In the LAWS, Book 4 [says Wynia in a summary], we have the following discussion between the Athenian and Cleinias regarding patients lacking autonomy (because they are ruled by others) and autonomous (self-ruling) patients.
The Athenian asks: “You are aware that there are these two classes of doctors?"
Cle. To be sure.
Ath. And did you ever observe that there are two classes of patients in states, slaves and freemen; and the slave doctors run about and cure the slaves, or wait for them in the clinic. They never talk to their patients individually, nor do they allow them to talk about their own individual complaints. The slave doctor diagnoses and prescribes a remedy on an empirical basis, [but does so] as if he had exact knowledge; He gives his orders [to the patient], like a tyrant, and then rushes off, to see some other slave who is ill, all the while projecting an air of confidence and assurance;…
But the other doctor attends and practises upon freemen; and he carries his enquiries [with his patient] far back, and goes into the nature of the disorder in a scientific way; he enters into discourse with the patient and with his family, and is at once getting useful information from the sick person, and also instructing him as far as he is able. [The physician] will not prescribe for the patient until he has first convinced him; at last, when he has brought the patient more and more under his persuasive influences and set him on the road to health, he attempts to effect a cure.
Now which is the better way of proceeding in a physician and in a trainer? Is he the better who accomplishes his ends in a double way, or he who works in one way, and that the ruder and inferior?
Cle. I should say, Stranger, that the double way is far better.
There is much to note here. First is the distinction between slaves and freemen, not just among patients but among physicians. And the two are paired: a slave doctor deserves, so to speak, a slave patient - or perhaps the two are yoked together, each deserving no better than the other. For Plato, as we know from the Republic, is wedded to the hierarchy.
We can take away at least two lessons to our own day. First is that our care, in our enlightened republican democracy of the U.S. as much as in Greece, is inseparable from the economic stratum of its provision. It is a universally known but much hidden and ignored truth that the poorest and disadvantaged get the least care, a problem I discuss at length in my book. Further, though, we can read the terms "slaves" and "free [people]" more broadly. When a patient and provider can look beyond what others have called the "tyranny of the acute" and focus on the deeper issues that affect health, both become free to find the cure at the end of healing.

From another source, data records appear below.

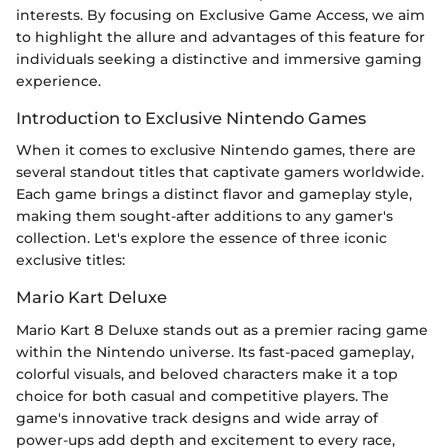
interests. By focusing on Exclusive Game Access, we aim
to highlight the allure and advantages of this feature for
individuals seeking a distinctive and immersive gaming
experience.
Introduction to Exclusive Nintendo Games
When it comes to exclusive Nintendo games, there are
several standout titles that captivate gamers worldwide.
Each game brings a distinct flavor and gameplay style,
making them sought-after additions to any gamer's
collection. Let's explore the essence of three iconic
exclusive titles:
Mario Kart Deluxe
Mario Kart 8 Deluxe stands out as a premier racing game
within the Nintendo universe. Its fast-paced gameplay,
colorful visuals, and beloved characters make it a top
choice for both casual and competitive players. The
game's innovative track designs and wide array of
power-ups add depth and excitement to every race,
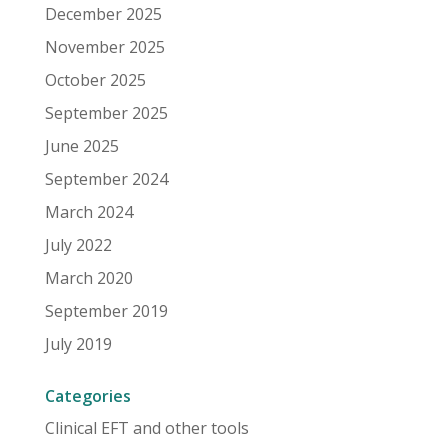
December 2025
November 2025
October 2025
September 2025
June 2025
September 2024
March 2024
July 2022
March 2020
September 2019
July 2019
Categories
Clinical EFT and other tools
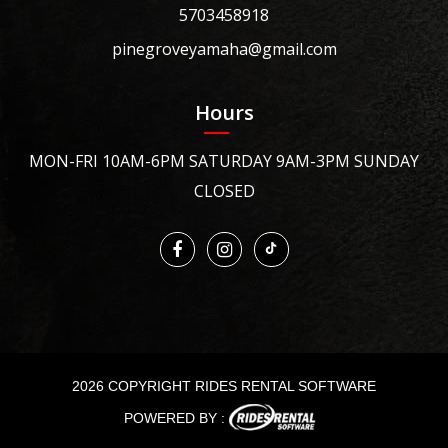
5703458918
pinegroveyamaha@gmail.com
Hours
MON-FRI 10AM-6PM SATURDAY 9AM-3PM SUNDAY
CLOSED
2026 COPYRIGHT RIDES RENTAL SOFTWARE
POWERED BY :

That, in closing, is the idea that fascinates me the most here. While, in my practice today, I think about treatment as inseparable from a cure (thinking about a correct treatment entails considering a cure), the account in the Laws seems to suppose something else. Only once a patient is on the "road to health" can the physician "effect a cure." I am not sure how to take this, but I find attractive the notion of cure as a process brought about by a long-term relationship between doctor and patient.